DATA
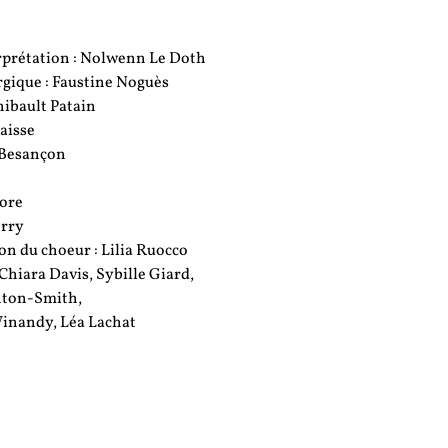
erprétation : Nolwenn Le Doth
ique : Faustine Noguès
hibault Patain
aisse
e Besançon
gore
rry
n du choeur : Lilia Ruocco
Chiara Davis, Sybille Giard,
nton-Smith,
inandy, Léa Lachat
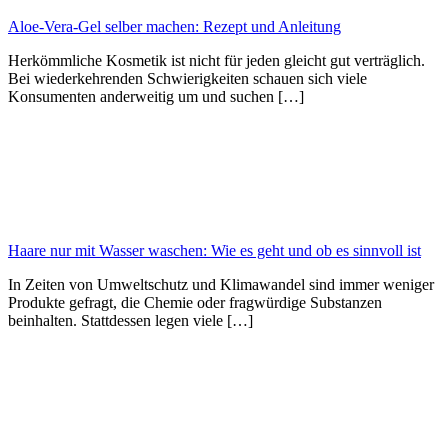
Aloe-Vera-Gel selber machen: Rezept und Anleitung
Herkömmliche Kosmetik ist nicht für jeden gleicht gut verträglich.
Bei wiederkehrenden Schwierigkeiten schauen sich viele
Konsumenten anderweitig um und suchen […]
Haare nur mit Wasser waschen: Wie es geht und ob es sinnvoll ist
In Zeiten von Umweltschutz und Klimawandel sind immer weniger
Produkte gefragt, die Chemie oder fragwürdige Substanzen
beinhalten. Stattdessen legen viele […]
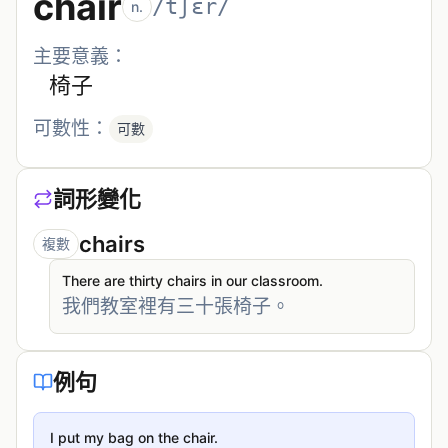
chair
/tʃɛr/
n.
主要意義：
椅子
可數性：
可數
詞形變化
chairs
複數
There are thirty chairs in our classroom.
我們教室裡有三十張椅子。
例句
I put my bag on the chair.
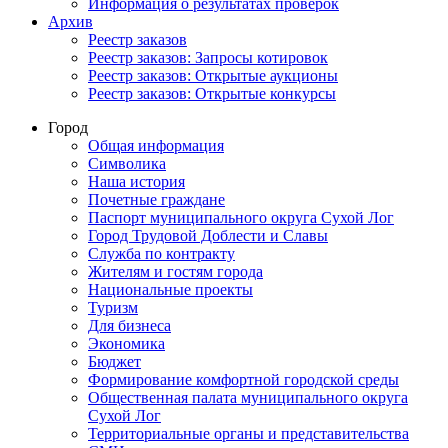
Информация о результатах проверок
Архив
Реестр заказов
Реестр заказов: Запросы котировок
Реестр заказов: Открытые аукционы
Реестр заказов: Открытые конкурсы
Город
Общая информация
Символика
Наша история
Почетные граждане
Паспорт муниципального округа Сухой Лог
Город Трудовой Доблести и Славы
Служба по контракту
Жителям и гостям города
Национальные проекты
Туризм
Для бизнеса
Экономика
Бюджет
Формирование комфортной городской среды
Общественная палата муниципального округа
Сухой Лог
Территориальные органы и представительства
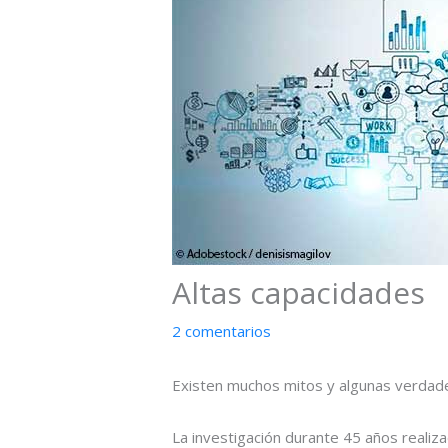
Altas capacidades
2 comentarios
Existen muchos mitos y algunas verdades
La investigación durante 45 años realiza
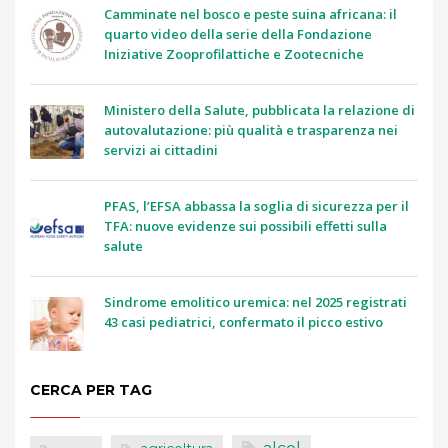
Camminate nel bosco e peste suina africana: il
quarto video della serie della Fondazione
Iniziative Zooprofilattiche e Zootecniche
Ministero della Salute, pubblicata la relazione di
autovalutazione: più qualità e trasparenza nei
servizi ai cittadini
PFAS, l’EFSA abbassa la soglia di sicurezza per il
TFA: nuove evidenze sui possibili effetti sulla
salute
Sindrome emolitico uremica: nel 2025 registrati
43 casi pediatrici, confermato il picco estivo
CERCA PER TAG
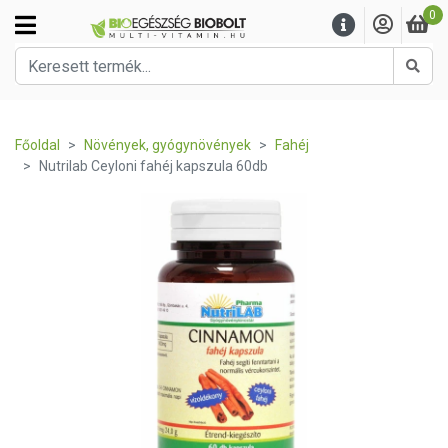
0
Kere
Főoldal
Növények, gyógynövények
Fahéj
Nutrilab Ceyloni fahéj kapszula 60db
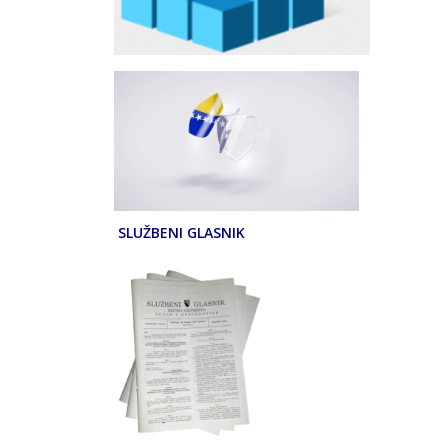
SLUŽBENI GLASNIK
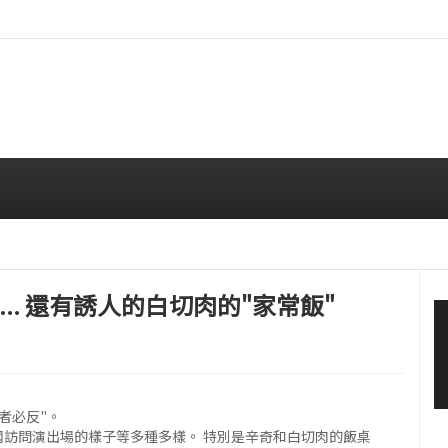
…安宥真，就算瞪着看也很漂亮呢
08/07 12:00 PM
... 還有誘人的白切肉的"家常飯"
者必反"。
의國訪問演出場的樣子等多種多樣。 特別是辛奇和白切肉的飯桌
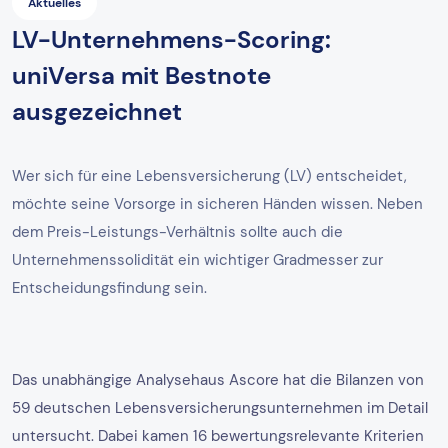
Aktuelles
LV-Unternehmens-Scoring:
uniVersa mit Bestnote
ausgezeichnet
Wer sich für eine Lebensversicherung (LV) entscheidet,
möchte seine Vorsorge in sicheren Händen wissen. Neben
dem Preis-Leistungs-Verhältnis sollte auch die
Unternehmenssolidität ein wichtiger Gradmesser zur
Entscheidungsfindung sein.
Das unabhängige Analysehaus Ascore hat die Bilanzen von
59 deutschen Lebensversicherungsunternehmen im Detail
untersucht. Dabei kamen 16 bewertungsrelevante Kriterien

EXERCISE AIM
The lines to return are those in the material above that hold "Реестр".

EXERCISE OUTPUT
Реестр заказов
Реестр заказов: Запросы котировок
Реестр заказов: Открытые аукционы
Реестр заказов: Открытые конкурсы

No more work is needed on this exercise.